Warhammer 40 000: Mechanicus'ta oyuncular Adeptus Mechanicus'a bağlı Magos Dominius Faustinius rolüne bürünüyor. Mars'ta kurulan Adeptus Mechanicus, insanlığın sahip olduğu ve evrende bulduğu yeni teknolojileri korumak ve geliştirmekle görevlendirilmiş mekanik insanlardan oluşan bir ırk. Warhammer evrenindeki birçok teknolojik bebek bu arkadaşların ellerinden çıkıyor.

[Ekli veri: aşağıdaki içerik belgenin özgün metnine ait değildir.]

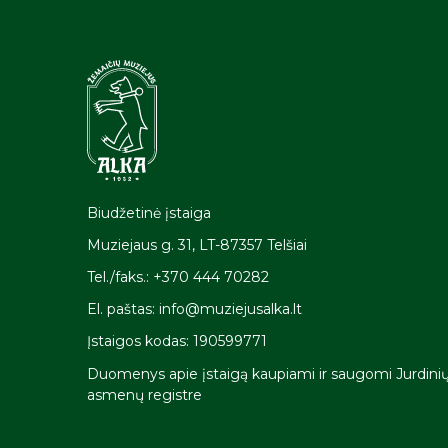
Biudžetinė įstaiga
Muziejaus g. 31, LT-87357 Telšiai
Tel./faks.: +370 444 70282
El. paštas: info@muziejusalka.lt
Įstaigos kodas: 190599771
Duomenys apie įstaigą kaupiami ir saugomi Jurdini
asmenų registre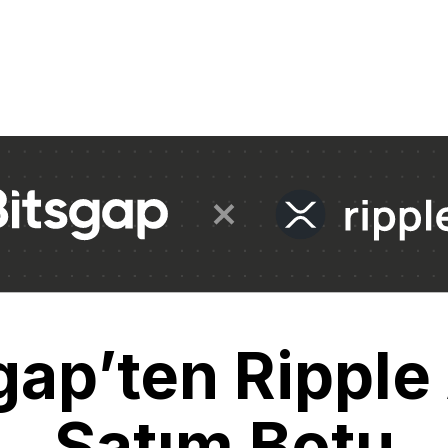
gap’ten Ripple
Satım Botu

Oyunun hikayesi Hammer and Anvil romanına dayanıyor. Adeptus Mechanicus, Necronların mezarlarına ev sahipliği yapan ve devasa bir ağ içeren Silva Tenebris'e iniş yapar. Bir Techpriest ve beraberindeki Skitarii ekibi buradaki Necronları mezarlarını uyandırır. Birkaç ay sonra, yeni bir ekip gezegene iner ve önceki ekibe neler olduğunu öğrenir. Bundan sonra ise plan bellidir; Necronların uyanışı ile birlikte gezegenin sahip olduğu tüm teknoloji ele geçirilecektir. Gezegen üzerinde bu teknolojiyi ele geçirmek için verdiğiniz kararlar sonucunda Necronlar daha hızlı uyanabilir veya ırkın uyanışı çok büyük etkilere neden olmayabilir.
Düşmanımız olan Necronlar hakkında da kısaca bir bilgi vereyim. Binlerce yıl önce, Necronlar ölümsüzlüğün sırrını arayan bir ırktı. Tanrılar tarafından Necronlara kendileri için yok edilemez zırhlar yapmaları emredildi. Zırhlar tamamlandıktan sonra ise, Tanrılar'dan öğrendikleri bir ayinle ruhlarını bu zırhlara aktardılar. Ancak Tanrılar tarafından kandırılan Necronlar için artık çok geçti. Zırhlar onları ölümsüz yapmıştı, ancak benliklerini sonsuza kadar kaybetmişler ve Tanrılar için bir piyona dönmüşlerdi.
Oyunun genel oynanış biçimi, XCOM oyunlarına benziyor. Rastgele oluşturulan zindanlara giriyor, Necronların üzerimize gönderdiği ufak yaratıklarla, askerlerle, örümceklerle ve bosslarla uğraşıyoruz. Emrimizdeki Techpriestlar ile Necron teknolojisini ele geçirmeye çalışıyoruz.
Burada oyundaki özelleştirme seçeneklerinden bahsetmek istiyorum. Özelleştirme seçeneği tam anlamıyla harika. Kullandığımız Techpriestların kullanabileceği eşyalar oldukça çeşitli. Her bir Techpriest; iki menzilli ve bir yakın dövüş silahı kullanabiliyor, ayrıca kendilerine avantaj sağlayacak eşyalar için de üç farklı yeri var. Kullanabildikleri silahlar başta sınırlı olsa da, Black Dust denen oyunun parası ile sınırları kaldırabiliyoruz. Black Dust oyunda Techpriestları geliştirmek için kullanacağımız en önemli şey, bunu görevleri tamamlayarak veya birimleri öldürerek kazanıyorsunuz. Ayrıca zarar gören Techpriestların tamiri için de bu birimi kullanıyoruz.